04
de abril de 2015 | N° 18122
CLÁUDIA
LAITANO
Judas
A
Malhação de Judas, ritual do Sábado de Aleluia que consiste em destruir bonecos
revestidos da representação terrena do Mal Absoluto, assombrou os finais de
semana de Páscoa da minha infância. Para uma menina urbana, criada em
apartamento e sem muitos motivos para odiar qualquer coisa como aquelas pessoas
pareciam odiar Judas ou outras figuras menos bíblicas, as imagens no Jornal
Nacional de bonecos incendiados, enforcados, ou abatidos no chão a pontapés e
pauladas, acabavam sendo, elas mesmas, a própria encarnação do Mal Absoluto
como eu seria capaz de imaginá-lo aos cinco ou seis anos de idade.
Trazida
para a América Latina por portugueses e espanhóis, a tradição da Malhação de
Judas está incorporada aos costumes de povos de quase todas as partes do mundo
e possivelmente deriva de ritos pagãos de época de colheita. Muito antes da Era
Cristã, os bonecos queimados representavam todos os espíritos malignos – e os
espíritos malignos nada mais eram do que tudo o que poderia dar errado, de
gafanhotos a terremotos.
Não
é de se espantar que uma festa de vingança e expiação tenha sido acolhida com
tanto entusiasmo em tantos lugares diferentes. Poucas coisas são tão viscerais
e universais quanto o sentimento de vingança.

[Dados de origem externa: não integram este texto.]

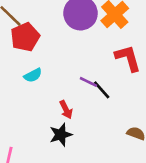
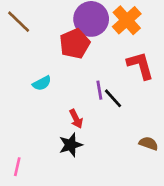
red pentagon: (25, 37) -> (75, 44), moved
purple line: (88, 82) -> (99, 90), turned 54

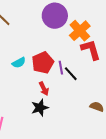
orange cross: (127, 20) -> (80, 31), moved
red pentagon: (75, 44) -> (43, 63), moved

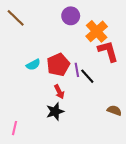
purple circle: (55, 16) -> (71, 16), size x0.7

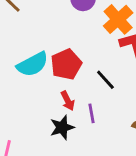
cyan semicircle: (33, 65) -> (33, 64), size x1.6
purple line: (77, 70) -> (91, 113), moved

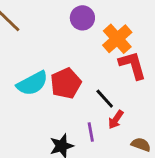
red arrow: (68, 101) -> (116, 120), moved, turned 60

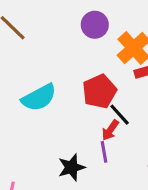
red pentagon: (66, 83) -> (99, 91), moved
red arrow: (116, 120) -> (110, 130), moved

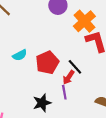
red pentagon: (99, 91) -> (47, 63), moved
cyan semicircle: (39, 98) -> (20, 55), size x0.6

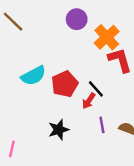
cyan semicircle: (20, 55) -> (33, 76), size x1.5
purple line: (64, 92) -> (102, 125), moved

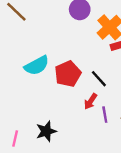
red arrow: (89, 101) -> (90, 101), moved
black star: (59, 130) -> (46, 131), moved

Querer destruir aquilo que nos
ameaça, ou aquilo que já nos fez mal, é um instinto que compartilhamos com
abelhas e leões – assim como o medo.
Felizmente,
por um acaso evolutivo pelo qual nunca seremos suficientemente gratos, a
espécie humana desenvolveu a capacidade de ir além das abelhas e dos leões,
pelo menos no quesito moralidade. Algumas centenas de séculos de civilização
nos ensinaram que pensar com o fígado não é a melhor opção em termos de coesão
social.
Malhar
o inimigo pode parecer uma boa e eficiente solução para aliviar a raiva, mas
reações muito rápidas costumam ser injustas e mesmo cruéis – e por essa razão
inventamos a Justiça e seus lentos rituais. Não apenas para julgar, punir e
livrar-nos da ameaça do Mal Absoluto, mas também para evitar injustiças e
oferecer a possibilidade de uma segunda chance para todos aqueles que erram.
À
luz das estatísticas (segundo dados do Unicef, dos 21 milhões de adolescentes
do país, menos de 0,1% já matou, e, dos cerca de 50 mil homicídios que são
anualmente cometidos no Brasil, 1% tem autores com menos de 18 anos) e das
condições do nosso sistema penal (70% dos que saem da prisão reincidem no
crime), o debate sobre a redução da maioridade penal parece menos uma questão
de Justiça ou de segurança pública do que uma capitulação a sentimentos como
medo e desejo de vingança.
Diminuir
para 16 anos a idade penal é uma solução tão mágica para a criminalidade quanto
malhar o Judas é capaz de expiar o Mal Absoluto do mundo – e, como na festa
grotesca que assombrava a minha infância, sempre corremos o risco de sermos
ainda mais sádicos do que os demônios que julgamos combater.